Im Bemühen, Trainer Pep Guardiola zu halten, hatte der FC Bayern wohl nie eine reelle Chance.

Dass der Spanier nach Ende seiner Vertragslaufzeit im Sommer 2016 zu Manchester City wechseln wird, stand nach Informationen des kicker bereits im ersten Quartal 2015 fest.

Demnach hätten die Bayern-Verantwortlichen nie ernsthaft oder konkret mit Guardiola über eine Vertragsverlängerung verhandelt.

Bei ManCity soll Guardiola offenbar rund 25 Millionen Euro im Jahr verdienen. Auch die Bayern seien gewillt gewesen, dem Coach bei deiner Verlängerung eine satte Gehaltserhöhung zu geben, doch es sei nie über ein neues Gehalt gesprochen oder gar gefeilscht worden.
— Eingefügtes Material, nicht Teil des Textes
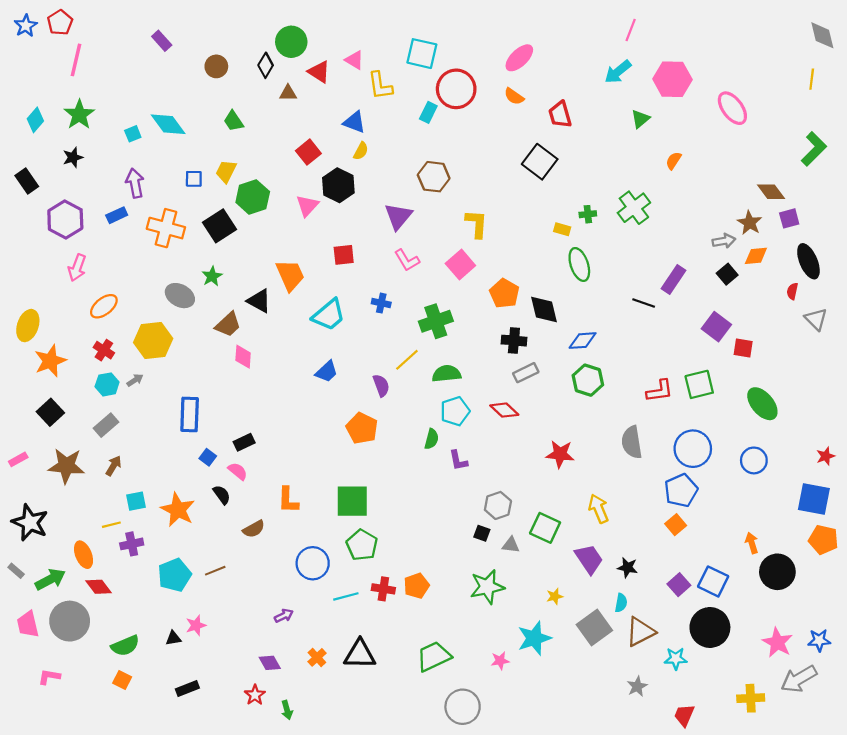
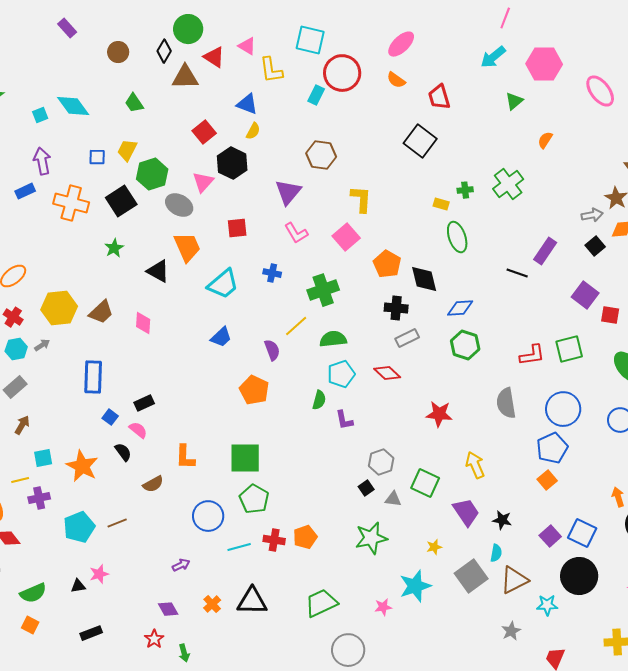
brown triangle: (288, 93) -> (185, 77), size x1.6
gray ellipse: (180, 296) -> (179, 205), moved
brown trapezoid: (228, 324) -> (101, 312), moved
black square: (482, 533) -> (366, 488), turned 35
Dabei hatten die FCB-Bosse noch im Dezember 2015 erklärt, man werde nach der Hinrunde Gespräche mit dem 45-Jährigen führen.

Guardiola war sich aber schon viel früher mit Manchester City und den Spaniern Txiki Begiristain (Sportdirektor) und Ferran Soriano (Geschäftsführer) einig gewesen – beides alte Weggefährten aus seiner Zeit beim FC Barcelona.